Sejumlah band baru dan lama beraliran ska akan meramaikan event kelima itu. Mereka adalah Shaggydog, Sentimental Moods, The Ska Banton, Black Sky, Apollo 10, Noin Bullets, Social Hitam Putih, dan The Mobster.
Musik ska pernah berjaya di Tanah Air. Jenis musik ini mengalami masa puncaknya pada akhir 1990-an. Sejumlah band bergenre ska lahir kala itu. Di antaranya Shaggydog, Tipe-X, dan Noin Bullet. Setelah pamor musik ska sempat meredup pada pertengahan 2000-an, pada 2015 ini sejumlah grup musik ska baru bermunculan kembali.
Kelompok Shaggydog terbentuk pada 1 Juni 1997 di Kampung Sayidan, pinggir Sungai Code, Yogyakarta. Mereka menyebut jenis musiknya “Doggy Style”. Yaitu, perpaduan beberapa unsur musik, seperti ska, reggae, jazz, swing, dan rock. Mereka juga dipengaruhi band seperti Cherry Poppin Daddies, Hepcat, Bob Marley, dan Song Beach Dub Allstars.
Album Shaggydog pertama kali dirilis pada 1999 berjudul Shaggydog di bawah label Doggy House. Lalu pada 2001 muncul album kedua berjudul Bersama. Masa keemasan Shaggydog dimulai pada 2003, diawali sebuah konser dalam pesta tahun baru di UPN Yogyakarta.
Pada 2006, Shaggydog diundang Festival Mundial Production untuk tur tunggal di 11 kota di Belanda. Pada 2009, grup ini diundang tampil di acara Darwin Festival. Dan pada 2009, grup musik ini menelurkan album kelimanya, Bersinar, di bawah label Fame.
Bandizt—sapaan Sanco—berharap Sound of Ska kali ini bisa menjadi bentuk dukungan, untuk menjaga grup band dan musik ska. “Biar tidak sekadar jadi angin lalu di belantika musik Indonesia,” katanya.
Hasil dari konser itu akan diserahkan ke Animal Friend Jogja. “Ini sumbangan dari masyarakat dan musisi,” kata Manajer Program AFJ, Dessy Zahara Anggelina Pane. “Jadi, sambil bersenang-senang, ikut perlindungan satwa.”

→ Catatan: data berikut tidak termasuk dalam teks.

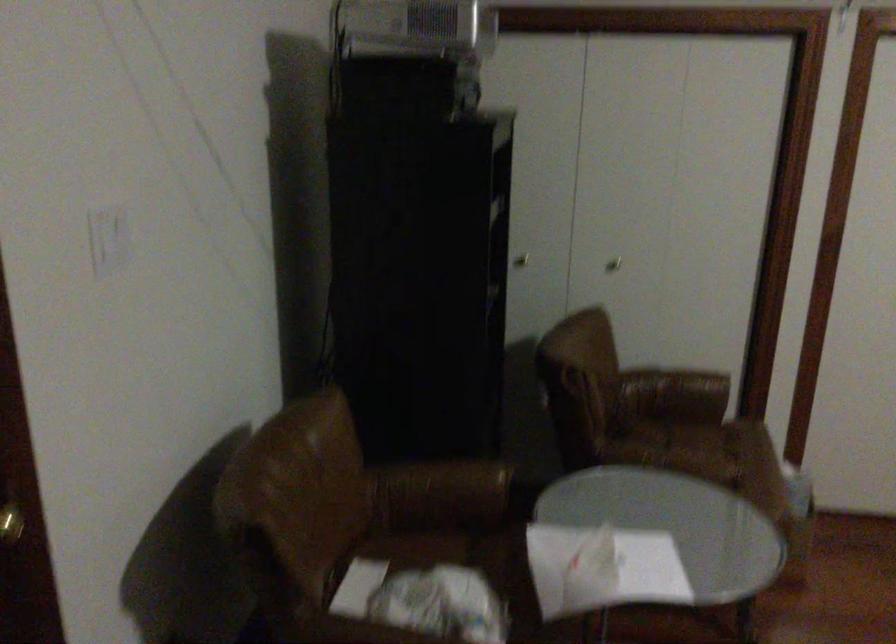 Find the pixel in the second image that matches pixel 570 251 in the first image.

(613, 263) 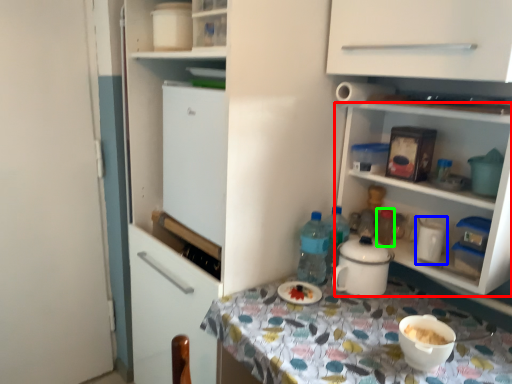 Question: Which object is positioned closest to shelf (highlighted by a red box)? Select from appliance (highlighted by a blue box) and bottle (highlighted by a green box).

Choices:
 (A) appliance
 (B) bottle

Answer: (A) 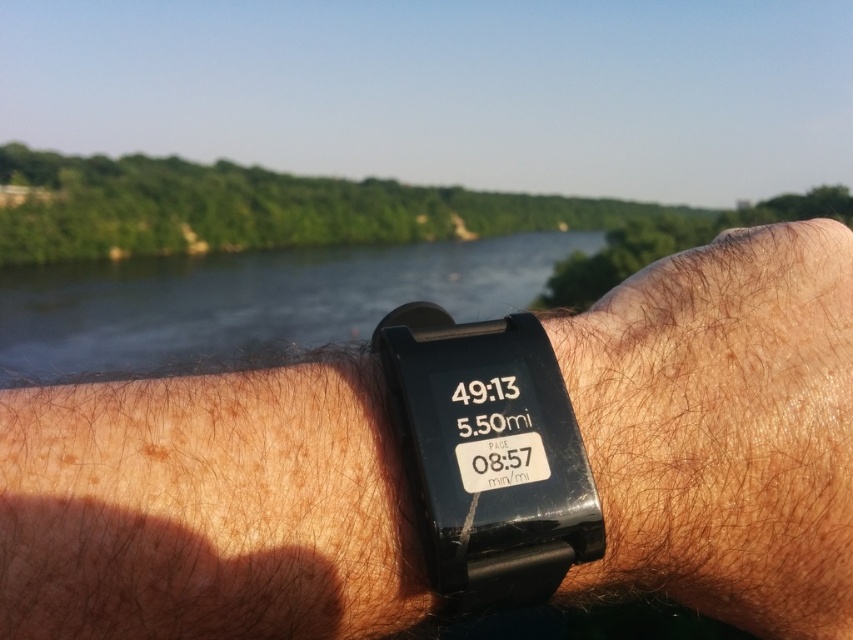 Question: Does black matte watch at center have a lesser width compared to brown hairy skin at center?

Choices:
 (A) yes
 (B) no

Answer: (B)

Question: Which object appears closest to the camera in this image?

Choices:
 (A) brown hairy skin at center
 (B) black matte watch at center
 (C) black plastic watch at center

Answer: (B)

Question: Considering the relative positions of brown hairy skin at center and black plastic watch at center in the image provided, where is brown hairy skin at center located with respect to black plastic watch at center?

Choices:
 (A) right
 (B) left

Answer: (A)

Question: Is black matte watch at center above dark blue water at center?

Choices:
 (A) yes
 (B) no

Answer: (B)

Question: Which object is the closest to the black matte watch at center?

Choices:
 (A) brown hairy skin at center
 (B) dark blue water at center

Answer: (A)

Question: Which object is positioned farthest from the dark blue water at center?

Choices:
 (A) black plastic watch at center
 (B) black matte watch at center

Answer: (A) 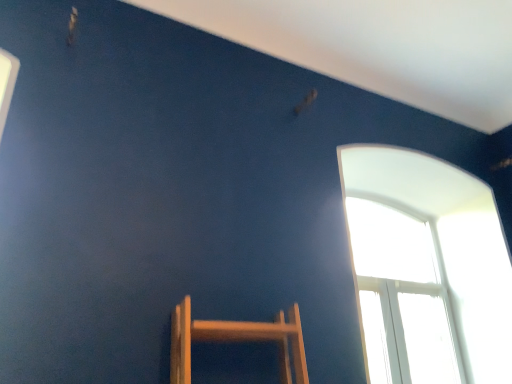 What do you see at coordinates (426, 269) in the screenshot? The image size is (512, 384). I see `transparent glass window at upper right` at bounding box center [426, 269].

The image size is (512, 384). Identify the location of transparent glass window at upper right. (426, 269).

Measure the distance between transparent glass window at upper right and camera.

transparent glass window at upper right and camera are 8.56 feet apart from each other.

The image size is (512, 384). In order to click on transparent glass window at upper right in this screenshot , I will do `click(426, 269)`. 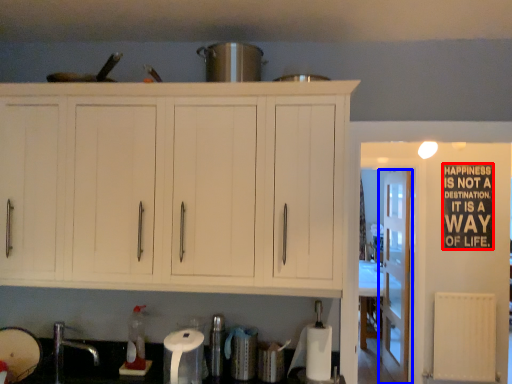 Question: Which of the following is the closest to the observer, bulletin board (highlighted by a red box) or door (highlighted by a blue box)?

Choices:
 (A) bulletin board
 (B) door

Answer: (A) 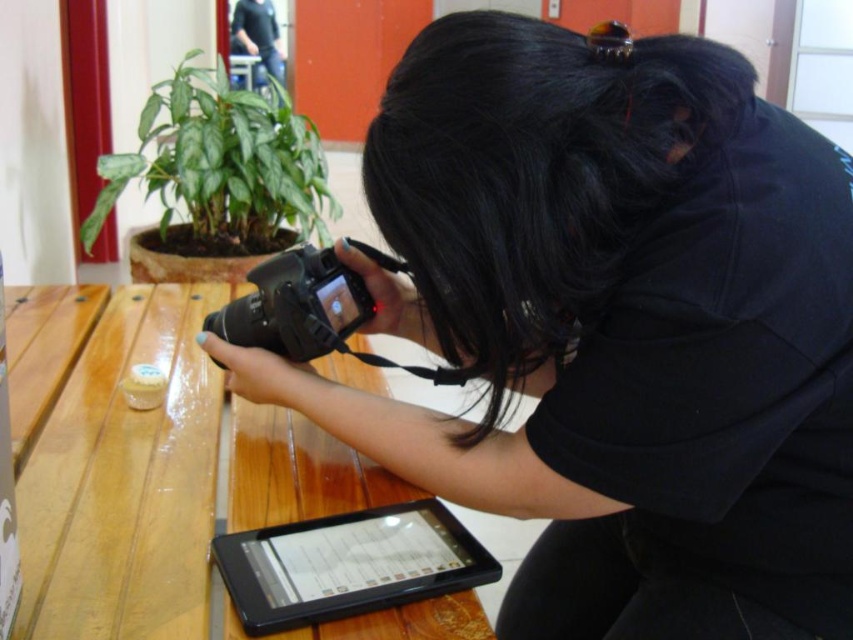 Does wooden table at center appear under dark blue shirt at upper center?

Indeed, wooden table at center is positioned under dark blue shirt at upper center.

Who is lower down, wooden table at center or dark blue shirt at upper center?

Positioned lower is wooden table at center.

Where is `wooden table at center`? The image size is (853, 640). wooden table at center is located at coordinates (125, 481).

Is wooden table at center above green matte plant at upper left?

Actually, wooden table at center is below green matte plant at upper left.

Between wooden table at center and green matte plant at upper left, which one appears on the left side from the viewer's perspective?

green matte plant at upper left is more to the left.

Is point (194, 460) less distant than point (100, 164)?

Yes, point (194, 460) is in front of point (100, 164).

Identify the location of wooden table at center. (125, 481).

Who is taller, black matte camera at center or dark blue shirt at upper center?

Standing taller between the two is dark blue shirt at upper center.

Is point (248, 337) behind point (265, 22)?

No, it is in front of (265, 22).

In order to click on black matte camera at center in this screenshot , I will do `click(296, 307)`.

Di Yogyakarta, kata Dessy, masih ditemukan penyiksaan dan penelantaran binatang. Dalam beberapa kasus, ujarnya, AFJ mencatat masih ada kalangan yang menjadikan daging anjing sebagai makanan. Selama beberapa tahun terakhir, AFJ getol berkampanye “Dogs Are Not Food”.